Danny Senda

Personal information
- Full name: Daniel Luke Senda
- Date of birth: 17 April 1981 (age 44)
- Place of birth: Harrow, England
- Height: 5 ft 11 in (1.80 m)
- Position(s): Defender

Youth career
- 1997–1999: Southampton

Senior career*
- Years: Team / Apps / (Gls)
- 1999–2006: Wycombe Wanderers / 316 / (9)
- 2006–2009: Millwall / 86 / (1)
- 2010–2011: Torquay United / 2 / (0)
- 2011: Bristol Rovers / 16 / (0)
- 2011–2012: Barnet / 19 / (0)
- Total:  / 439 / (10)

= Danny Senda =

English footballer (born 1981)

Daniel Luke Senda (born 17 April 1981 in Harrow, Greater London) is an English retired professional football defender and former assistant head coach at Leyton Orient.

==Playing career==
Senda started his career as an apprentice with Southampton. He joined Wycombe Wanderers as a striker during the 1998–99 season, and made his Wycombe debut as a substitute during the home game with Oldham Athletic in March 1999, although he had to wait until January 2000 for his full debut. He scored his first goal at first team level during the 3–1 victory at Wrexham the following month. He was subsequently converted to a right wing back role by Lawrie Sanchez and became a first team regular.

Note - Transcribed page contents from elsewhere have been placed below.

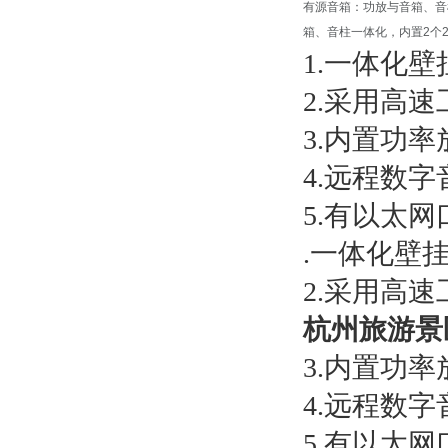
有源音箱：功放与音箱、音
箱、音柱一体化，内置2个
1.一体化壁
2.采用高速
3.内置功率
4.远程数
5.有以太
.一体化壁
2.采用高速
杭州旅游景区
3.内置功率
4.远程数
5.有以太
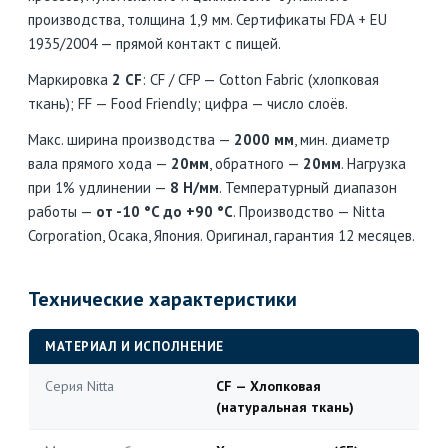
производства, толщина 1,9 мм. Сертификаты FDA + EU
1935/2004 — прямой контакт с пищей.
Маркировка
2 CF
: CF / CFP — Cotton Fabric (хлопковая
ткань); FF — Food Friendly; цифра — число слоёв.
Макс. ширина производства —
2000 мм
, мин. диаметр
вала прямого хода —
20мм
, обратного —
20мм
. Нагрузка
при 1% удлинении —
8 Н/мм
. Температурный диапазон
работы —
от -10 °C до +90 °C
. Производство — Nitta
Corporation, Осака, Япония. Оригинал, гарантия 12 месяцев.
Технические характеристики
МАТЕРИАЛ И ИСПОЛНЕНИЕ
Серия Nitta
CF — Хлопковая
(натуральная ткань)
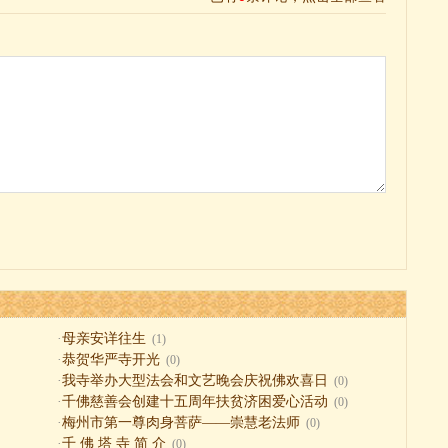
·
母亲安详往生
(1)
·
恭贺华严寺开光
(0)
·
我寺举办大型法会和文艺晚会庆祝佛欢喜日
(0)
·
千佛慈善会创建十五周年扶贫济困爱心活动
(0)
·
梅州市第一尊肉身菩萨——崇慧老法师
(0)
·
千 佛 塔 寺 简 介
(0)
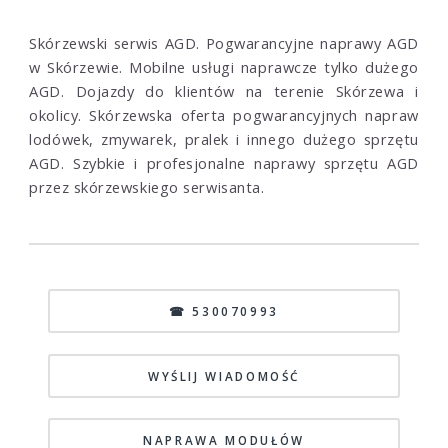
Skórzewski serwis AGD. Pogwarancyjne naprawy AGD
w Skórzewie. Mobilne usługi naprawcze tylko dużego
AGD. Dojazdy do klientów na terenie Skórzewa i
okolicy. Skórzewska oferta pogwarancyjnych napraw
lodówek, zmywarek, pralek i innego dużego sprzętu
AGD. Szybkie i profesjonalne naprawy sprzętu AGD
przez skórzewskiego serwisanta.
☎ 530070993
WYŚLIJ WIADOMOŚĆ
NAPRAWA MODUŁÓW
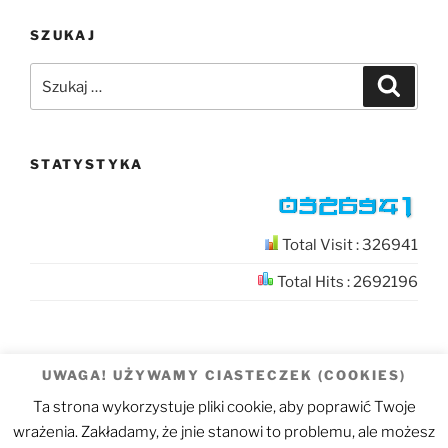
SZUKAJ
Szukaj:
Szukaj
STATYSTYKA
Total Visit : 326941
Total Hits : 2692196
UWAGA! UŻYWAMY CIASTECZEK (COOKIES)
Ta strona wykorzystuje pliki cookie, aby poprawić Twoje
FAQ
Transport
MES,
Excel
E-
wrażenia. Zakładamy, że jnie stanowi to problemu, ale możesz
CAD
mail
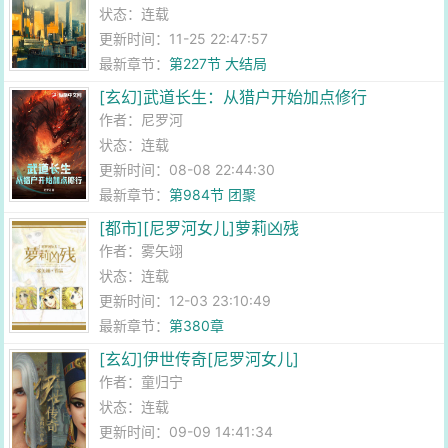
状态：连载
更新时间：11-25 22:47:57
最新章节：
第227节 大结局
[玄幻]武道长生：从猎户开始加点修行
作者：
尼罗河
状态：连载
更新时间：08-08 22:44:30
最新章节：
第984节 团聚
[都市][尼罗河女儿]萝莉凶残
作者：
雾矢翊
状态：连载
更新时间：12-03 23:10:49
最新章节：
第380章
[玄幻]伊世传奇[尼罗河女儿]
作者：
童归宁
状态：连载
更新时间：09-09 14:41:34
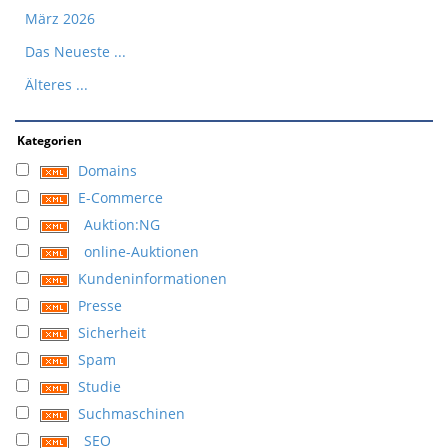
März 2026
Das Neueste ...
Älteres ...
Kategorien
Domains
E-Commerce
Auktion:NG
online-Auktionen
Kundeninformationen
Presse
Sicherheit
Spam
Studie
Suchmaschinen
SEO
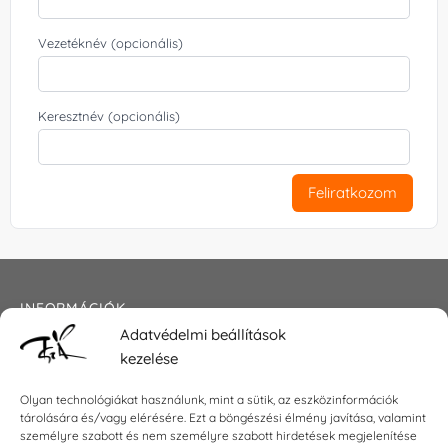
Vezetéknév (opcionális)
Keresztnév (opcionális)
Feliratkozom
INFORMÁCIÓK
Adatvédelmi beállítások
Általános szerződési feltételek
kezelése
Adatkezelési tájékoztató
Impresszum
Olyan technológiákat használunk, mint a sütik, az eszközinformációk
tárolására és/vagy elérésére. Ezt a böngészési élmény javítása, valamint
személyre szabott és nem személyre szabott hirdetések megjelenítése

The arrival of Tony Adams as Wycombe boss in November 2003 saw the player eventually preferred in a right midfield position and impressed enough to be awarded a new two-year contract in April 2004.

With the arrival of John Gorman in November 2004, Senda was employed as a right full back and enjoyed much success working on the right flank with Winger, Kevin Betsy. Senda was then out of contract with Wycombe Wanderers and had been due to sign for Luton Town but that deal failed to materialise. Senda publicly criticised his agent claiming his agent wanted 'too much' from the deal. Senda subsequently sacked his agent.

He also had trials with Leeds United and Wolverhampton Wanderers before finally completing a deadline-day deal with Millwall on 31 August 2006.

Senda was injured in the final game of the season on 3 May 2008 against Swindon at The County Ground, a game in which he also scored his only goal for the club. In a brief interview with the South London Press, Senda thanked the Swindon fans for applauding him off the pitch and Lions supporters and players for their support since the injury stating: "It was quite humbling." He spent 16 months on the sidelines before his contract expired at the end of the 2008–09 season. He was then offered a one-month contract on 27 July 2009 to prove his fitness.

He signed for Torquay United on 16 September 2010 after playing reserve team games against Exeter City and Forest Green Rovers.

Senda signed for Bristol Rovers as a free agent on 18 February 2011 after leaving Torquay on 16 December 2010. He was one of seventeen players released by the team in May 2011.

===Barnet===
Senda signed a one-year deal for Barnet on 26 July 2011. On his debut, away to Morecambe, he was part of a defence that kept a clean sheet in a 1–0 win.

On 10 January 2012, against Swindon Town in the Football League Trophy Area Final First Leg, Senda sustained a dislocated kneecap after falling awkwardly and it was announced that he would be out of the rest of the season.

Senda's contract expired at the end of the 2011–12 season, but he continued to train with Barnet into the 2012–13 season as part of his recovery from the serious injury sustained in January. He played one game for Barnet's reserve team early in the season, but announced his retirement on Twitter in February 2013 due to injury.

== Coaching career ==
Senda joined Brentford as an academy coach in September 2013. He became head coach of Barnet's under-18 team in summer 2017. Senda was promoted to first team coach in February 2019. He left the Bees in July 2020. He was hired as assistant head coach for Leyton Orient on 14 July 2020 and left on 11 June 2021.

On 17 May 2023 Senda joined Charlton Athletic as joint first-team assistant manager.

On 8 January 2024, The Football Association suspended Senda from all football and football-related activity for four years after he admitted to charges of misconduct raised by two complainants. Senda was found to have engaged in behaviour that was "improper and/or indecent and/or insulting contrary to FA Rule E3.1." while on a course in June 2023.